Re: [External] Join queries slow with predicate, limit, and ordering

2019-12-03 Thread Aufar Gilbran
Thanks for the answer!

On Tue, Dec 3, 2019 at 8:39 AM Jeff Janes  wrote:
> What happens if you set enable_sort to off before running it?

Turning enable_sort to off makes the first query to not sort[1]. It
does run much slower though compared to the original query[2]. This
time I do VACUUM ANALYZE first so even the slow query is much faster,
but still much slower than the fast query[3].

> It thinks it will find 1 row, and actually finds 89,222.  I don't know 
> exactly why that would be, I suppose tag_id has an extremely skewed 
> distribution.  But yeah, that is going to cause some problems.  For one 
> thing, if there was actually just one qualifying row, then it wouldn't get to 
> stop early, as the LIMIT would never be satisfied.  So it thinks that if it 
> choose to walk the index backwards, it would have to walk the **entire** 
> index.

I'm not really sure what skewed distribution is. If by skewed you mean
that for a particular tag_id there are many entity and other tag_id
there might be low amount entity then yes, this particular key value
covers 80% of the entity. For this kind of dataset, is there any way
that I can do to improve it or is it just impossible?

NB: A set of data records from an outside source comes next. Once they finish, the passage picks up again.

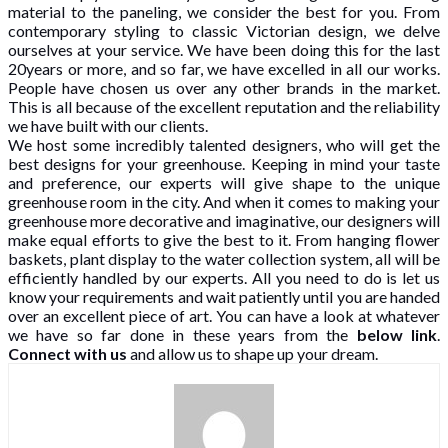
material to the paneling, we consider the best for you. From
contemporary styling to classic Victorian design, we delve
ourselves at your service. We have been doing this for the last
20years or more, and so far, we have excelled in all our works.
People have chosen us over any other brands in the market.
This is all because of the excellent reputation and the reliability
we have built with our clients.
We host some incredibly talented designers, who will get the
best designs for your greenhouse. Keeping in mind your taste
and preference, our experts will give shape to the unique
greenhouse room in the city. And when it comes to making your
greenhouse more decorative and imaginative, our designers will
make equal efforts to give the best to it. From hanging flower
baskets, plant display to the water collection system, all will be
efficiently handled by our experts. All you need to do is let us
know your requirements and wait patiently until you are handed
over an excellent piece of art. You can have a look at whatever
we have so far done in these years from the
below link
.
Connect with us
and allow us to shape up your dream.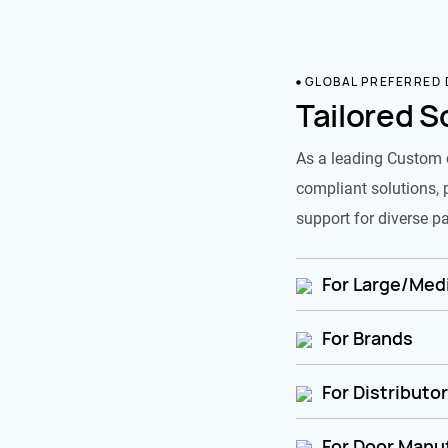
GLOBAL PREFERRED
Tailored S
As a leading Custom 
compliant solutions, 
support for diverse pa
For Large/Medi
For Brands
For Distributo
For Door Manu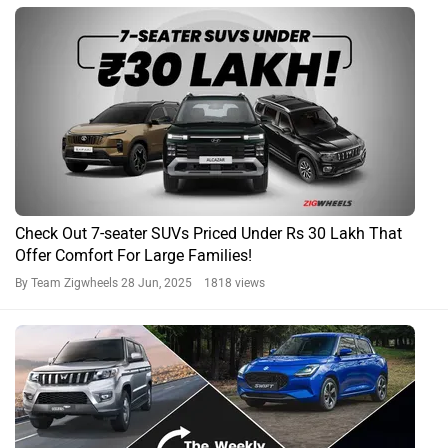
Explore This Week's Indian Car News Headlines
By Yashein Kewalramani
20 Apr, 2024 1905 views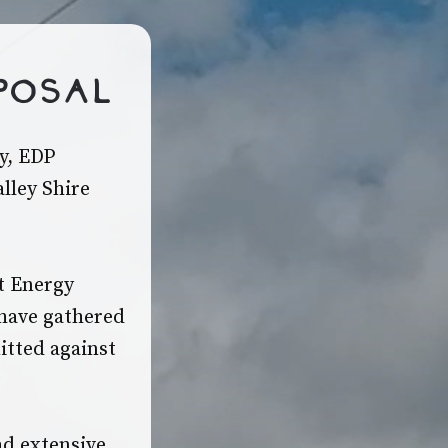
posal
y, EDP
lley Shire
ct Energy
 have gathered
itted against
ad extensive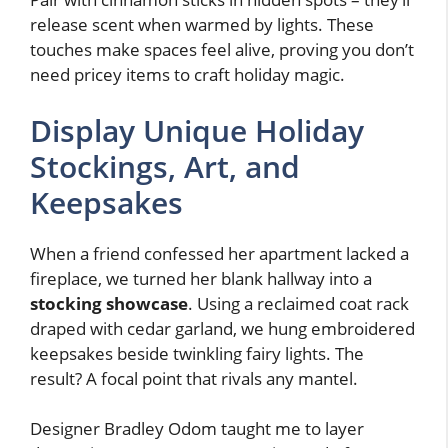
release scent when warmed by lights. These
touches make spaces feel alive, proving you don’t
need pricey items to craft holiday magic.
Display Unique Holiday
Stockings, Art, and
Keepsakes
When a friend confessed her apartment lacked a
fireplace, we turned her blank hallway into a
stocking showcase
. Using a reclaimed coat rack
draped with cedar garland, we hung embroidered
keepsakes beside twinkling fairy lights. The
result? A focal point that rivals any mantel.
Designer Bradley Odom taught me to layer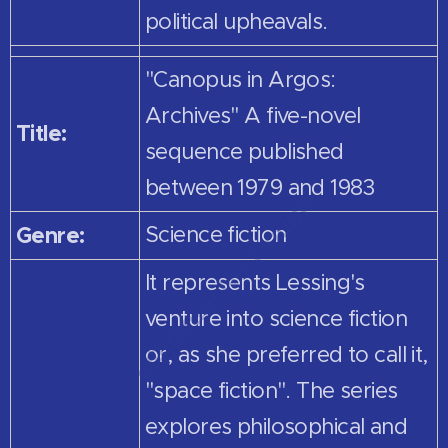
political upheavals.
"Canopus in Argos:
Archives" A five-novel
Title:
sequence published
between 1979 and 1983
Genre:
Science fiction
It represents Lessing's
venture into science fiction
or, as she preferred to call it,
"space fiction". The series
explores philosophical and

> With this query, it can use the join condition to transfer the knowledge of 
> tag.id=24 to become entity_tag.tag_id=24, and then look up stats on 
> entity_tag.tag_id for the value 24.  When you specify the single row of tag 
> indirectly, it can't do that as it doesn't know what specific value of tag.id 
> is going to be the one it finds (until after the query is done being planned 
> and starts executing, at which point it is too late).  But the row with id=24 
> doesn't seem to be the same one with "tag.key = 'status' AND tag.value = 
> 'SUCCEEDED'", so you have basically changed the query entirely on us.

Apologies, I used the query for database on another environment
previously. The correct one uses tag_id=18 [3]. So it becomes like
this:

SELECT entity.id
FROM (
SELECT entity_tag.entity_id
FROM tag
JOIN entity_tag ON tag.id = entity_tag.tag_id
WHERE tag.id = 18
) matched
JOIN entity ON matched.entity_id = entity.id
WHERE entity.type = 'execution'
ORDER BY entity.id DESC
LIMIT 10;

It's still very fast and the query plan looks similar to me.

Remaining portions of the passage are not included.